Another restless evening, but flavored differently

It is another morning where I see 3am, but I’ve cheated a little bit. Since I came home from Denver tonight I went forward a couple of hours. Tonight I am tired, but for some reason I don’t feel like going to sleep. For some reason I feel like writing, and that is fine with me.

Returning home after being away for a long time (more than a day or two) is a fantastic thing, but it can be kind of tricky. Sometimes you are looking forward to home so much that when you finally get home it isn’t all that you have hoped. I must admit that I am very blessed to have it be a rarity that I am disappointed with my return.

Heather met me at the airport at just before 1am, and was happy to stay up with me for a bit while I settled down from the flight. The dogs were extremely happy to see me as well, and we all rolled around and huddled together for a while. It was a wonderful family/pack moment, and I haven’t felt that good in a long time.

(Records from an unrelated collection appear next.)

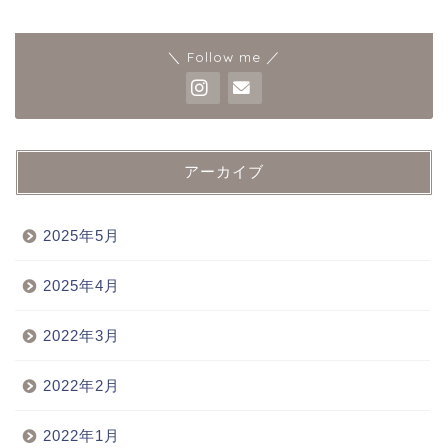
＼ Follow me ／
アーカイブ
2025年5月
2025年4月
2022年3月
2022年2月
2022年1月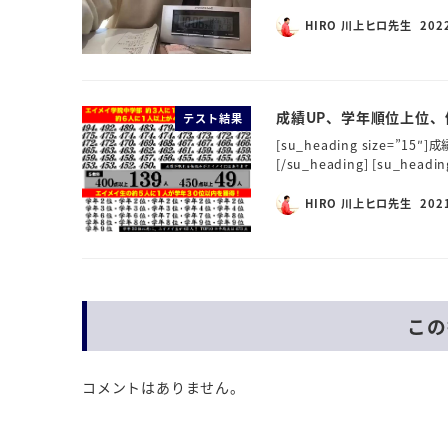
HIRO 川上ヒロ先生
202
成績UP、学年順位上位、
テスト結果
[su_heading size=
[/su_heading] [su_he
HIRO 川上ヒロ先生
202
この
コメントはありません。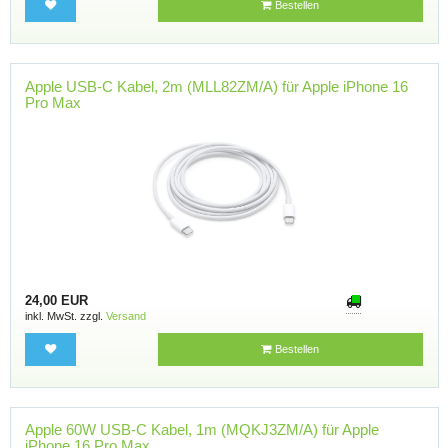
Bestellen
Apple USB-C Kabel, 2m (MLL82ZM/A) für Apple iPhone 16
Pro Max
24,00 EUR
inkl. MwSt. zzgl.
Versand
Bestellen
Apple 60W USB-C Kabel, 1m (MQKJ3ZM/A) für Apple
iPhone 16 Pro Max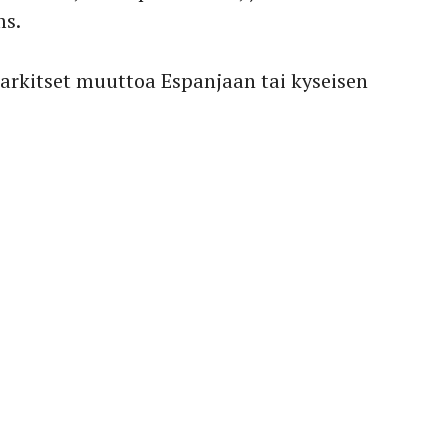
ms.
 harkitset muuttoa Espanjaan tai kyseisen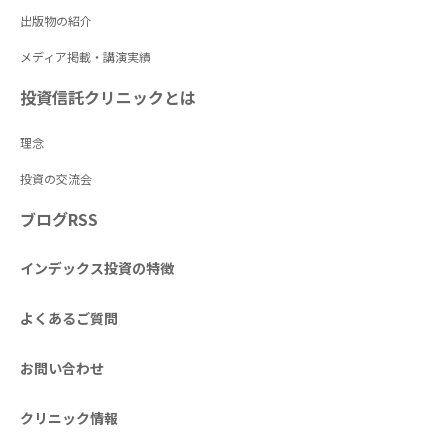
出版物の紹介
メディア掲載・講演実績
投資信託クリニックとは
理念
投資の交流会
ブログRSS
インデックス投資の特徴
よくあるご質問
お問い合わせ
クリニック情報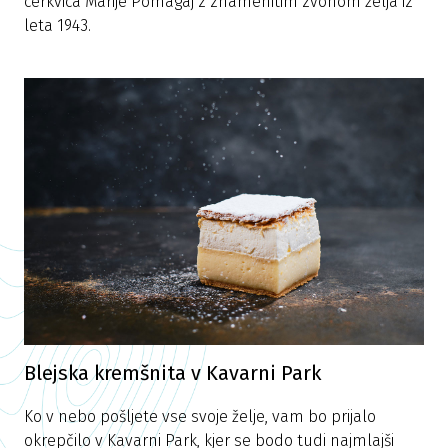
cerkvica Marije Pomagaj z znamenitim zvonom želja iz
leta 1943.
Blejska kremšnita v Kavarni Park
Ko v nebo pošljete vse svoje želje, vam bo prijalo
okrepčilo v Kavarni Park, kjer se bodo tudi najmlajši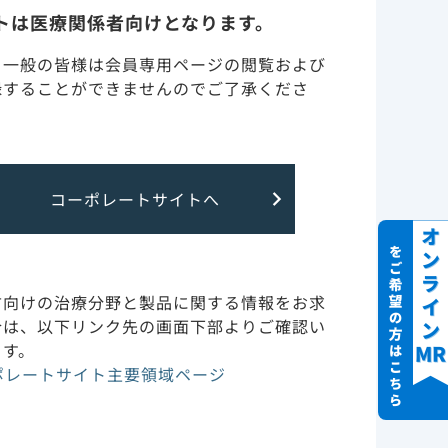
トは医療関係者向けとなります。
％）が入院
調製・投与・保管取り扱い
亡しました
・一般の皆様は会員専用ページの閲覧および
録することができませんのでご了承くださ
訪問診療（在宅・高齢者施
設）
特定の背景を有する患者
コーポレートサイトへ
（腎・肝障害など）につい
て
副作用・安全性情報・RMP
方向けの治療分野と製品に関する情報をお求
合は、以下リンク先の画面下部よりご確認い
ます。
作用機序
ポレートサイト主要領域ページ
臨床成績とガイドライン
一覧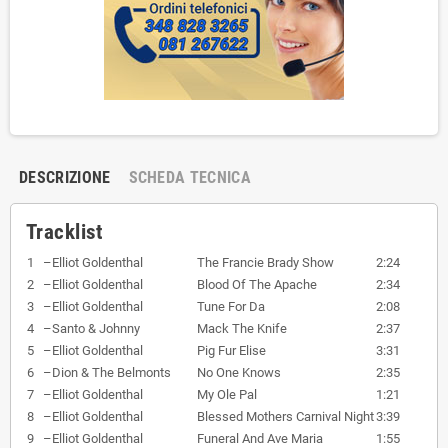
DESCRIZIONE
SCHEDA TECNICA
Tracklist
1
–
Elliot Goldenthal
The Francie Brady Show
2:24
2
–
Elliot Goldenthal
Blood Of The Apache
2:34
3
–
Elliot Goldenthal
Tune For Da
2:08
4
–
Santo & Johnny
Mack The Knife
2:37
5
–
Elliot Goldenthal
Pig Fur Elise
3:31
6
–
Dion & The Belmonts
No One Knows
2:35
7
–
Elliot Goldenthal
My Ole Pal
1:21
8
–
Elliot Goldenthal
Blessed Mothers Carnival Night
3:39
9
–
Elliot Goldenthal
Funeral And Ave Maria
1:55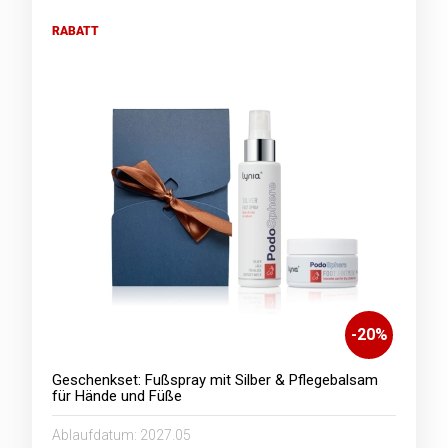
RABATT
-
20
%
Geschenkset: Fußspray mit Silber & Pflegebalsam
für Hände und Füße
Ablaufdatum:
2027.05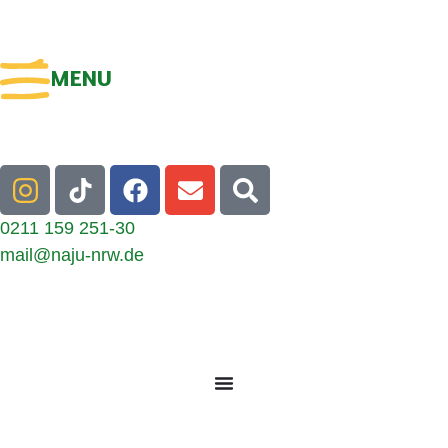
MENU
0211 159 251-30
mail@naju-nrw.de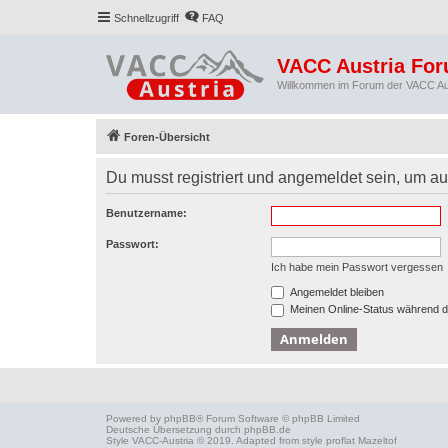
Schnellzugriff
FAQ
VACC Austria Fo
Willkommen im Forum der VACC Au
Foren-Übersicht
Du musst registriert und angemeldet sein, um auf
Benutzername:
Passwort:
Ich habe mein Passwort vergessen
Angemeldet bleiben
Meinen Online-Status während d
Powered by
phpBB
® Forum Software © phpBB Limited
Deutsche Übersetzung durch
phpBB.de
Style
VACC-Austria
© 2019. Adapted from style proflat
Mazeltof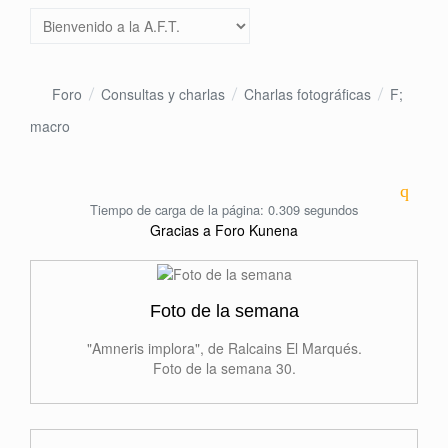
Foro
Consultas y charlas
Charlas fotográficas
F;
macro
Tiempo de carga de la página: 0.309 segundos
Gracias a
Foro Kunena
Foto de la semana
"Amneris implora", de Ralcains El Marqués.
Foto de la semana 30.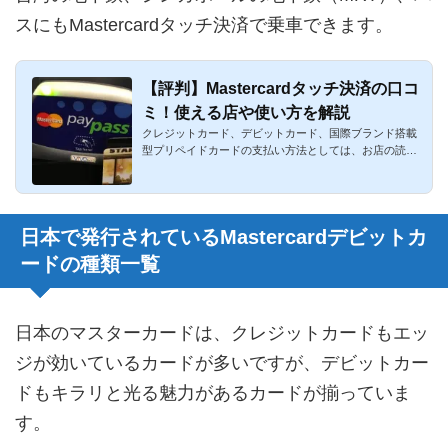
スにもMastercardタッチ決済で乗車できます。
【評判】Mastercardタッチ決済の口コ
ミ！使える店や使い方を解説
クレジットカード、デビットカード、国際ブランド搭載
型プリペイドカードの支払い方法としては、お店の読み
取り端末にカード...
日本で発行されているMastercardデビットカ
ードの種類一覧
日本のマスターカードは、クレジットカードもエッ
ジが効いているカードが多いですが、デビットカー
ドもキラリと光る魅力があるカードが揃っていま
す。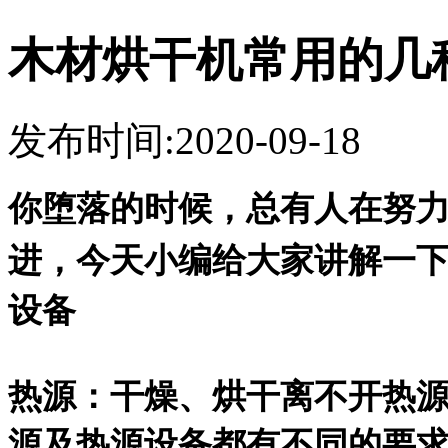
木材烘干机常用的几
发布时间:2020-09-18
你堕落的时候，总有人在努
进，今天小编给大家讲解一
设备
热源：干燥、烘干离不开热源
源及热源设备都有不同的要求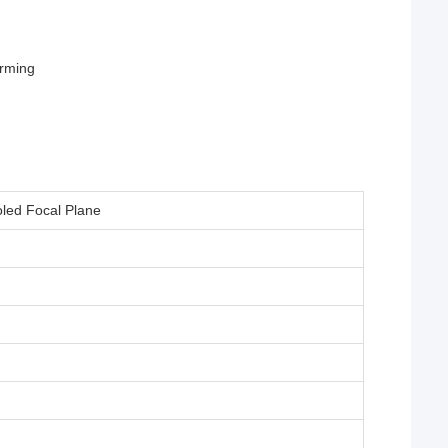
rming
led Focal Plane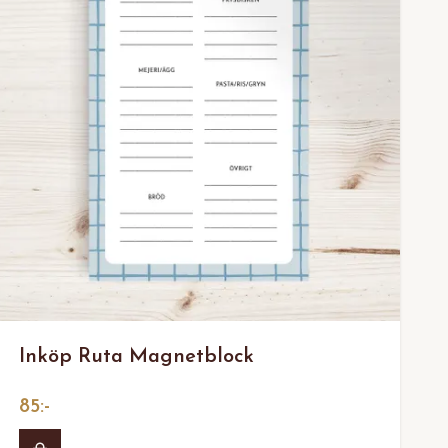
Inköp Ruta Magnetblock
85:-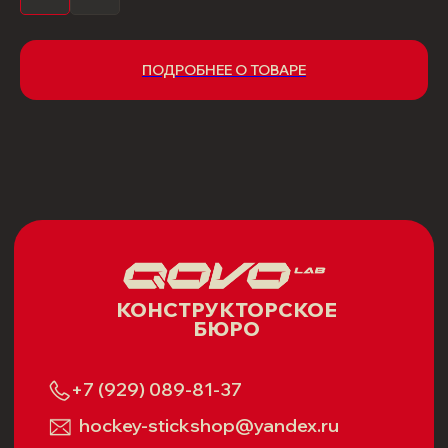
Политика возврата
Публичная оферта
ПОДРОБНЕЕ О ТОВАРЕ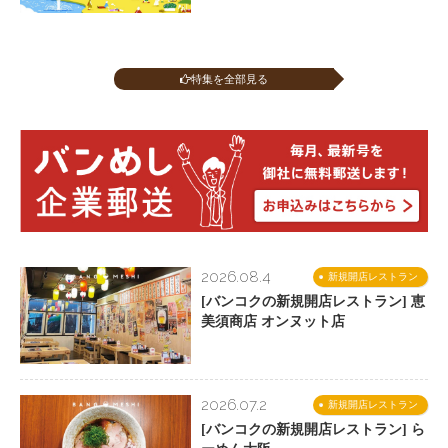
特集を全部見る
2026.08.4
新規開店レストラン
[バンコクの新規開店レストラン] 恵
美須商店 オンヌット店
2026.07.2
新規開店レストラン
[バンコクの新規開店レストラン] ら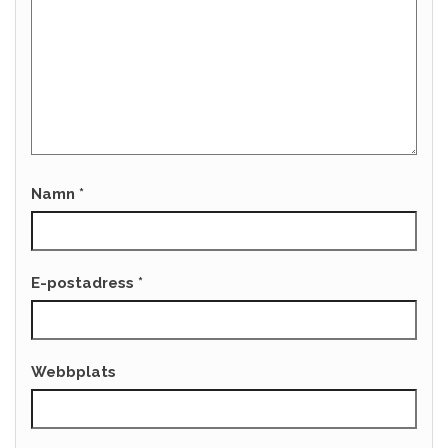
Namn
*
E-postadress
*
Webbplats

We watched a Mountain Moods Blu-ray, and as my mind drifted I had what felt to be almost a religious experience. I wouldn’t say religious, because that word has been given a bad name. I had a spiritual moment where I felt connected with my mother, as though she were in the room with us. Heather remarked that her presence was a sign that she was happy I got home safe as well, and I had to agree.

While I will never truly get over the loss of my mother, I think that tonight I finally came to terms and reached acceptance. It has been a long and difficult struggle, but I can finally think of her without either breaking down or diverting my thoughts to avoid breaking down. I’m a momma’s boy through and through, and I’m happy to admit that.

The spiritual moment was a feeling of a concept of God, but it was my own concept of God that I actually felt comfortable with for perhaps the first time in my life. I think that whether you believe in God or not depends on how you define “God”. I define God as the responsible party for the creation of me and the world that I experience, but I’m not arrogant enough to be able to say that I know exactly what or who is responsible for my existence. I don’t think that I, or any other human could ever have the ability to see or comprehend the forces or beings that are responsible for our creation.

The nearest form of a “creator” that we have is our parents, and further along in time we have our ancestry to thank for paving the way to our existence. Extend that as far back as when I, or anything that I can identify with first came into existence, and is that “the” creator? What helped that creator come into existence? That must be considered the creator.

Humans, like all other animals, were created according to the laws of science. Throughout human history we have sought answers and have repeatedly found them through science and logic, to the best of our ever-expanding abilities. As the ability to produce, store, and share knowledge so quickly increases we answer more questions with logic, but there has always been an element of the unexplainable. There is always something “special”, that can be described as divine, and cannot, with our current intellectual limitations, be described scientifically.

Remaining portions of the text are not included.